Endoscopic Resection of Colloid Cyst of the 3rd Ventricle

Endoscopic Resection of Colloid Cyst of the 3rd Ventricle

This 50y female had been followed in our practice since 2009, when she presented with an incidental finding of a small colloid cyst of the 3rd ventricle. At the time it was not causing any hydrocephalus and a watch and wait policy was adopted. Here is an axial T2 MRI showing the cyst (small dark lesion at foramen of Monro).

Over the years she had remained stable but in recent months started to have more frequent headaches, and a follow up MRI demonstrated slight growth of the cyst and early obstructive hydrocephalus.

Surgical intervention was recommended. This was performed endoscopically with stereotactic guidance, and complete removal of the cyst was achieved. This was performed through a 3cm right frontal incision and a single burr hole, at the Wesley Hospital, Brisbane.

The postop CTs show the cyst has been removed, and just a small amount of blood at the site of the cyst resection.

The procedure was uneventful, and the patient was discharged from hospital 3 days after surgery.

Colloid cysts are uncommon but well known lesions. They can be detected incidentally, such as in this case, and in those situations, cysts that are less than 10mm in diameter and not causing hydrocephalus are usually monitored with MRI scans. Colloid cysts may also present with hydrocephalus, due to obstruction of the foramen of Monro, causing symptoms of raised intracranial pressure (headaches and drowsiness) and in extreme cases this can be an acute situation over a matter of days. Rarely if ever do colloid cysts cause sudden onset of headaches which is positional (a textbook but not real life description).

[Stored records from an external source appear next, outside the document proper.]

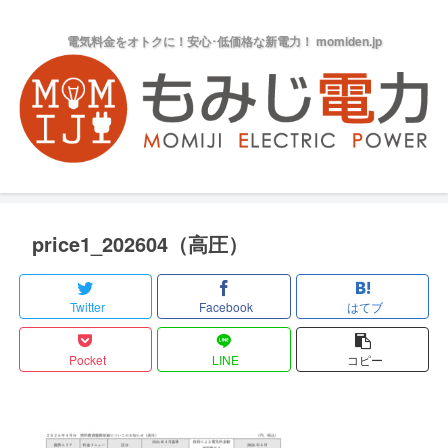
電気料金をオトクに！安心･低価格な新電力！ momiden.jp
price1_202604（高圧）
Twitter
Facebook
はてブ
Pocket
LINE
コピー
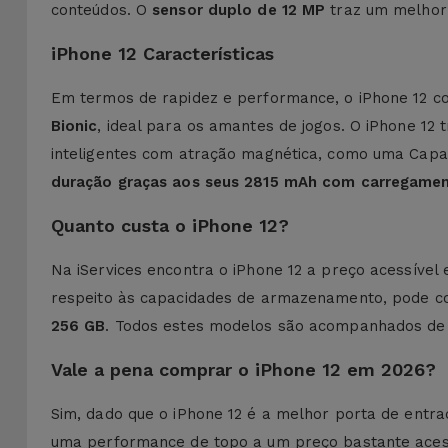
conteúdos. O
sensor duplo de 12 MP
traz um melhor 
iPhone 12 Características
Em termos de rapidez e performance, o iPhone 12 co
Bionic
, ideal para os amantes de jogos. O iPhone 1
inteligentes com atração magnética, como uma
Capa
duração graças aos seus
2815 mAh com carregamen
Quanto custa o iPhone 12?
Na iServices encontra o iPhone 12 a preço acessíve
respeito às capacidades de armazenamento, pode c
256 GB
. Todos estes modelos são acompanhados d
Vale a pena comprar o iPhone 12 em 2026?
Sim, dado que o iPhone 12 é a melhor porta de ent
uma performance de topo a um preço bastante acessí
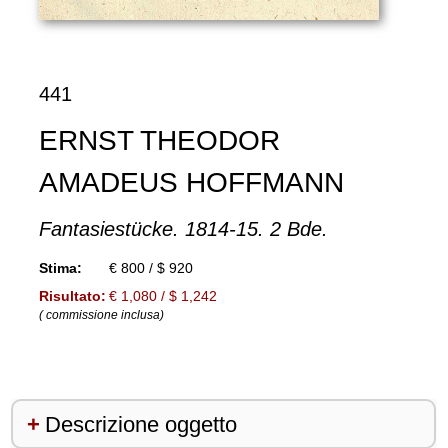
441
ERNST THEODOR
AMADEUS HOFFMANN
Fantasiestücke. 1814-15. 2 Bde.
Stima:
€ 800 / $ 920
Risultato:
€ 1,080 / $ 1,242
( commissione inclusa)
Descrizione oggetto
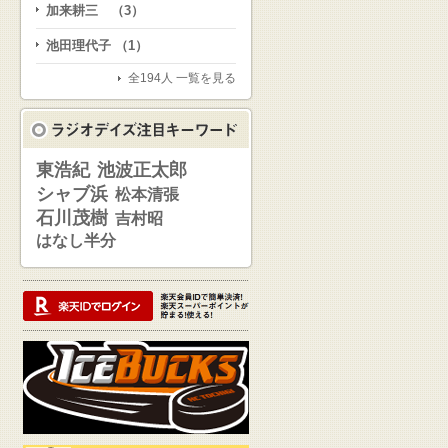
加来耕三 （3）
池田理代子 （1）
全194人 一覧を見る
東浩紀
池波正太郎
シャブ浜
松本清張
石川茂樹
吉村昭
はなし半分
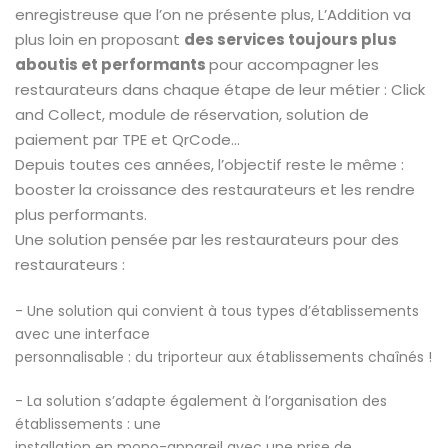
enregistreuse que l’on ne présente plus, L’Addition va
plus loin en proposant
des services toujours plus
aboutis et performants
pour accompagner les
restaurateurs dans chaque étape de leur métier : Click
and Collect, module de réservation, solution de
paiement par TPE et QrCode...
Depuis toutes ces années, l’objectif reste le même :
booster la croissance des restaurateurs et les rendre
plus performants.
Une solution pensée par les restaurateurs pour des
restaurateurs :
- Une solution qui convient à tous types d’établissements
avec une interface
personnalisable : du triporteur aux établissements chaînés !
- La solution s’adapte également à l’organisation des
établissements : une
installation en mono-appareil avec une prise de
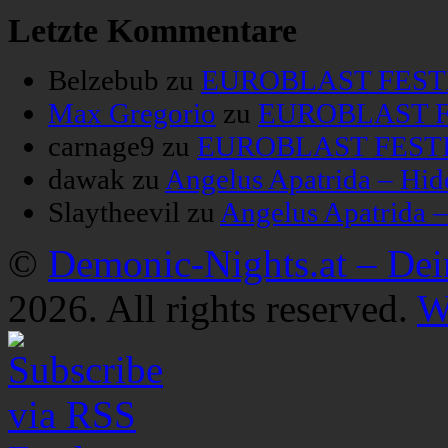
Letzte Kommentare
Belzebub
zu
EUROBLAST FESTIV
Max Gregorio
zu
EUROBLAST FE
carnage9
zu
EUROBLAST FESTIV
dawak
zu
Angelus Apatrida – Hid
Slaytheevil
zu
Angelus Apatrida 
©
Demonic-Nights.at – De
2026. All rights reserved.
W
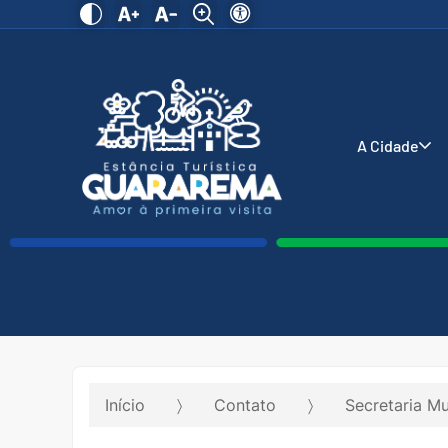
A Cidade
Início
Contato
Secretaria Mu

Treatment is indicated if cysts are shown to increase in size and/or cause ventricular dilatation.

If colloid cysts are causing symptoms, urgent surgical treatment is needed. It is not advisable to sit on patients in this situation, even for 1 night.

Surgical options range from shunting, stereotactic aspiration, open resection (trans-cortical or trans-callosal), or endoscopic resection.

It is clear, in most situations, that endoscopic resection is the treatment of choice. It is associated with less morbidity (less brain manipulation is required compared to open resection) and a quicker recovery. However, it does require a highly skilled and experienced team and equipment, such as available at the Wesley Hospital with Brizbrain and Spine.